What if LLM is the ultimate data janitor

Jun 29, 2024

This week, I will cover why I think data janitor work is dying and companies that are built in on top of data janitor work could be ripe for disruption through LLMs and what to do about it.

A data janitor is a person who works to take big data and condense it into useful amounts of information. Also known as a "data wrangler", a data janitor sifts through data for companies in the information technology industry.

If this phrase/definition does not take you back in 2010’s, I do not know what it would.

This post will be three sections as I want to expand different posts a lot more detail in each section a lot more. Usual programming will continue next week as usual. Let me know what you think about these commentaries in the comments section or through email.

Schema-Free Learning: why we do not need schemas anymore in the data and learning capabilities to make the data “clean”. This does not mean that data quality is not important, data cleaning will still be very crucial, but data in a schema/table is no longer requirement or pre-requisite for any learning and analytics purposes.
Analytics/Answers are included(batteries included in LLM): In the consumption of the data after data janitor work, we no longer have to depend on tables, spreadsheets or any other your favorite analytics tool for messaging and formatting this dataset to build the decks/presentations that you want to communicate the insights and learnings. This could even mean the traditional
One LLM to rule them All?: No, not really. The data quality, preprocessing, weighting and even sampling are important, but no longer the data that needs to be cleaned from natural language is needed, necessary in the world of LLMs. If you are using various taggers to tag different entities and then learn about what the entity is about and learn about new relations in these entity space, LLM can do it all without needing different systems to do any type of data processing on top of this. However, you still need the data, accurate data and provide guardrails so that when LLM does not have the facts, it would not make things up(so-called hallucination).

Enter to the Big Data Era

Prior to 2020 and specifically 2010’s, there was “big data”, this era laid out the foundations of the datasets that we use; think Spark, Hadoop, Map-Reduce, Kafka, MongoDB {insert your favorite streaming/batching data based solution}; good old data heavy times. Big data covered ML capabilities as well but it was a different time of ML and it definitely did not cover deep learning capabilities and LLM was not a thing back then.

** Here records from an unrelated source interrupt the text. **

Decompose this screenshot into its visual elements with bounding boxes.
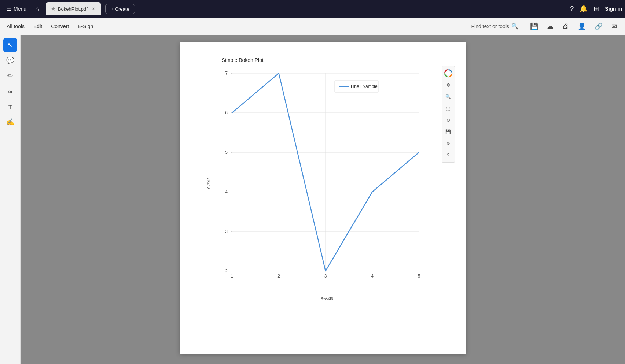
toolbar-right: Find text or tools 🔍 💾 ☁ 🖨 👤 🔗 ✉	[471, 21, 620, 32]
tab-area: ★ BokehPlot.pdf ×	[46, 2, 101, 15]
legend-label: Line Example	[351, 84, 378, 89]
svg-text:3: 3	[225, 229, 228, 234]
notification-icon[interactable]: 🔔	[580, 5, 588, 13]
menu-label: Menu	[14, 6, 26, 12]
nav-esign[interactable]: E-Sign	[77, 22, 94, 31]
svg-text:5: 5	[225, 150, 228, 155]
toolbar-nav: All tools Edit Convert E-Sign	[6, 22, 94, 31]
pdf-area: Simple Bokeh Plot Y-Axis	[21, 35, 625, 364]
comment-icon: 💬	[6, 56, 14, 64]
tab-filename: BokehPlot.pdf	[58, 6, 88, 12]
svg-text:5: 5	[418, 274, 420, 279]
sign-in-button[interactable]: Sign in	[605, 6, 622, 12]
create-label: Create	[115, 6, 129, 12]
plus-icon: +	[111, 6, 114, 12]
upload-button[interactable]: ☁	[545, 21, 556, 32]
save-button[interactable]: 💾	[528, 21, 540, 32]
hamburger-icon: ☰	[7, 6, 11, 12]
svg-text:2: 2	[277, 274, 280, 279]
tool-draw[interactable]: ✏	[3, 69, 17, 83]
link-icon: ∞	[8, 88, 12, 94]
y-axis-label: Y-Axis	[206, 66, 212, 301]
svg-text:7: 7	[225, 71, 228, 76]
chart-inner: 7 6 5 4	[214, 66, 440, 301]
search-icon[interactable]: 🔍	[511, 23, 519, 30]
left-sidebar: ↖ 💬 ✏ ∞ T ✍	[0, 35, 21, 364]
top-bar-left: ☰ Menu ⌂ ★ BokehPlot.pdf × + Create	[3, 2, 135, 15]
bokeh-tools-panel: ✥ 🔍 ⬚ ⊙ 💾 ↺ ?	[442, 66, 455, 163]
pdf-tab[interactable]: ★ BokehPlot.pdf ×	[46, 2, 101, 15]
toolbar-divider	[523, 21, 523, 31]
create-button[interactable]: + Create	[105, 4, 135, 14]
svg-text:1: 1	[231, 274, 233, 279]
star-icon: ★	[51, 6, 56, 12]
zoom-tool-button[interactable]: 🔍	[443, 92, 453, 102]
print-button[interactable]: 🖨	[560, 21, 571, 31]
box-select-tool-button[interactable]: ⬚	[443, 103, 453, 114]
help-tool-button[interactable]: ?	[443, 150, 453, 160]
nav-all-tools[interactable]: All tools	[6, 22, 25, 31]
tool-text[interactable]: T	[3, 100, 17, 114]
inspect-tool-button[interactable]: ⊙	[443, 115, 453, 125]
bokeh-logo	[444, 69, 453, 78]
svg-text:3: 3	[324, 274, 327, 279]
top-bar-right: ? 🔔 ⊞ Sign in	[570, 5, 622, 13]
tool-comment[interactable]: 💬	[3, 53, 17, 67]
save-tool-button[interactable]: 💾	[443, 127, 453, 137]
chart-wrapper: Y-Axis	[206, 66, 440, 301]
sign-icon: ✍	[6, 118, 14, 126]
tool-link[interactable]: ∞	[3, 84, 17, 98]
user-button[interactable]: 👤	[576, 21, 588, 32]
reset-tool-button[interactable]: ↺	[443, 138, 453, 149]
help-icon[interactable]: ?	[570, 5, 574, 13]
home-icon: ⌂	[35, 5, 39, 12]
select-icon: ↖	[7, 41, 13, 49]
apps-icon[interactable]: ⊞	[593, 5, 599, 13]
menu-button[interactable]: ☰ Menu	[3, 4, 30, 14]
chart-svg: 7 6 5 4	[214, 66, 434, 293]
tool-select[interactable]: ↖	[3, 38, 17, 52]
chart-container: Simple Bokeh Plot Y-Axis	[206, 57, 440, 301]
main-layout: ↖ 💬 ✏ ∞ T ✍ Simple Bokeh Plot Y-Axis	[0, 35, 625, 364]
find-tools-bar: Find text or tools 🔍	[471, 23, 519, 30]
chart-title: Simple Bokeh Plot	[206, 57, 440, 63]
email-button[interactable]: ✉	[609, 21, 619, 32]
svg-text:4: 4	[225, 189, 228, 194]
chart-svg-area: 7 6 5 4	[214, 66, 440, 294]
x-axis-label: X-Axis	[214, 296, 440, 301]
link-button[interactable]: 🔗	[592, 21, 605, 32]
top-bar: ☰ Menu ⌂ ★ BokehPlot.pdf × + Create ? 🔔 …	[0, 0, 625, 18]
pan-tool-button[interactable]: ✥	[443, 80, 453, 90]
home-button[interactable]: ⌂	[32, 3, 43, 15]
nav-edit[interactable]: Edit	[33, 22, 43, 31]
nav-convert[interactable]: Convert	[50, 22, 70, 31]
svg-text:4: 4	[371, 274, 374, 279]
draw-icon: ✏	[7, 72, 13, 80]
find-text-label: Find text or tools	[471, 23, 510, 29]
text-icon: T	[8, 104, 12, 110]
tab-close-button[interactable]: ×	[91, 6, 96, 12]
pdf-page: Simple Bokeh Plot Y-Axis	[180, 42, 466, 354]
svg-point-31	[446, 71, 450, 75]
toolbar: All tools Edit Convert E-Sign Find text …	[0, 18, 625, 35]
tool-sign[interactable]: ✍	[3, 115, 17, 129]
svg-text:2: 2	[225, 268, 228, 274]
svg-text:6: 6	[225, 110, 228, 115]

This created multiple data infrastructure companies(Databricks, Looker → Google, Cloudera, Confluent) as well as data based businesses where the business might be aggregating data in a structured manner and selling this to various customers. I will go this in a more detailed manner and show different categories of companies in the second post.

Schema-Free Learning

We moved away from schemas in the datasets and when we think about quality of datasets, it is no longer the schema that actually is important or how structured or less structured of data, but rather if the data itself is factual, accurate and/or labels that comes with the data.

Prior to 2020’s, schema and how to comply this schema in the datasets were very important for a variety of purposes for companies to consume. They want to index this data(search engine) purposes, they want to understand the relationships between entities to understand the facts about these entities or form new relationships. Schema.org is established in tech companies to provide this schema framework so that web sites can use this schema to structure the information in the web page.

Before LLMs, there was Never-Ending Language Learning, this program was in the spirit similar to what current modern LLMs are doing, but of course prior to the the technological breakthrough which made it closer to the goal/mission of the program. Back then, the structure of the information, graph of the entities, how they are related to each other and what type of relations it has inside of the graph was deemed to be crucial as the most of the LLM models were still schema based.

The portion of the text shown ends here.